Clips

I never clip a pen to shirt or jacket so what is the clip for? For me, in use, it has the benefit of keeping the pen from rolling off the table. Otherwise, it’s a means of advertising the manufacturer and many have been the brilliant designs devised.

The earliest fountain pens did not have clips. The pen was desk furniture and there was little thought of carrying it on one’s person. Indeed it would not have been wise to carry some of the early eyedroppers; fine writing instruments on the desk but an accident waiting to happen when attached to clothing.

First came accommodation clips. Most of those available “over-the-counter” were quite clumsy things, brass or white metal plated with gold or chrome. Ones made by pen makers were better: Mabie Todd’s “Clipper” is light, elegant and bears a durable finish.
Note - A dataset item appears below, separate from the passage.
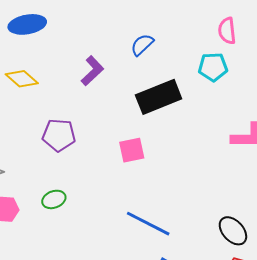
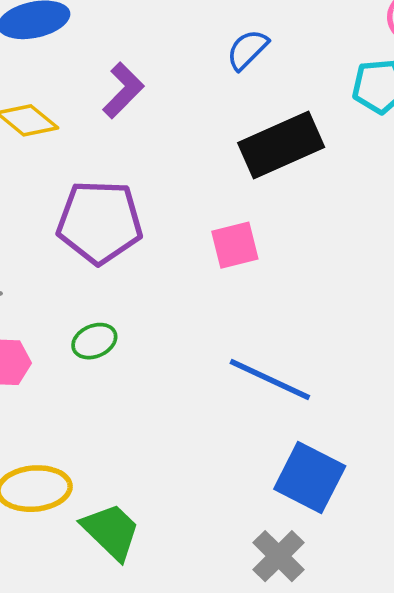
purple L-shape: (92, 71) -> (123, 90), moved
purple pentagon: (59, 135) -> (100, 222), size x1.4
All accommodation clips have their problems, though. They tend to overbalance posted pens and their finish is often not durable, spoiling the effect of the restored pen. Tightly fitting clips on hard rubber pens, in place for a century, can be tricky to remove. When caps are fragile the clip has to remain in place.

Some manufacturers, Mabie Todd and Conway Stewart come to mind, made “pockets.” When new these were a good solution but after decades in drawers many have rusted inside and will scratch the surface of a pen. They should not be used unless the interior has been polished clean.
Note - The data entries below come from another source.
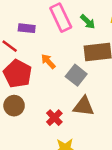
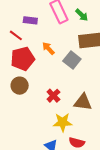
red pentagon: (18, 74) -> (23, 59), turned 30
brown triangle: (84, 106) -> (83, 102), moved

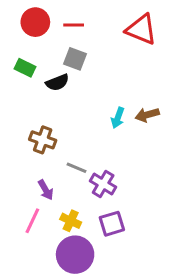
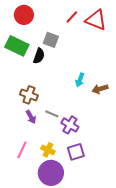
red line: (74, 25) -> (72, 17), moved, turned -48
green rectangle: (25, 68) -> (17, 46), size x1.6
black semicircle: (57, 82) -> (39, 56), turned -49
brown arrow: (147, 115) -> (100, 89), moved
purple arrow: (46, 190) -> (31, 117), moved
If you happened to be writing in public – as people do with their laptops today – that provided the manufacturer with an opportunity to advertise that it was his pen that you were using. Whichever brand that was there had to be some means of identifying the pen. Simply engraving “Parker” or “Conway Stewart” on a pen was something but not much. Someone wishing to know which pen you used had to get close enough to read the script. Parker, like half a dozen others, chose the image of the arrow. It qualifies as a good signifier for a fountain pen in a variety of ways. The feather is common to the quill and the arrow. The fountain pen and the arrow have some similarity in shape; both are long in comparison with their breadth and both have a sharp business end.
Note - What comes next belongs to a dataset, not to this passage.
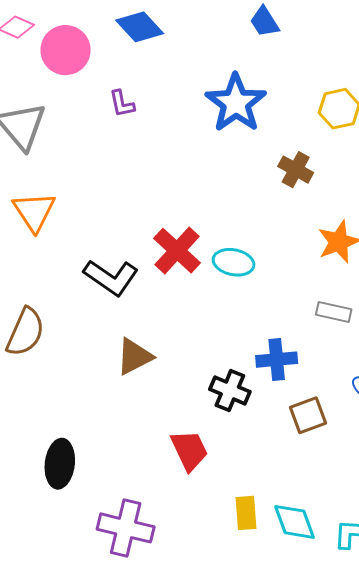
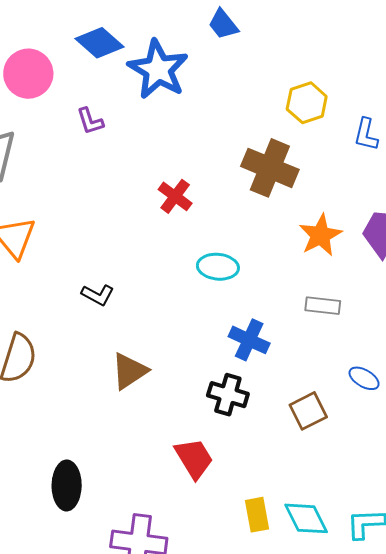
blue star: (236, 103) -> (158, 69), moved
brown cross: (296, 170) -> (270, 168), size x1.6
red cross: (177, 251) -> (175, 196), moved, size x0.7
black L-shape: (111, 277) -> (98, 295), size x0.6
blue cross: (277, 360) -> (249, 340), moved, turned 36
The Chinese saw the benefit of the readily-identifiable pocket clip and made use of it but not in the most honest of ways. The Hero 616 appears to have been intended to be passed off as a Parker 51. The Wing Sung Vacumatic clearly isn’t a Parker 51 – the ink view window makes that obvious but the wish to be associated with Parker through the clip remains. The Chinese seem lacking in imagination. Apart from Lamy, the only pen they copy is Parker. There are many other famous old pens with recognisable clips that they could copy!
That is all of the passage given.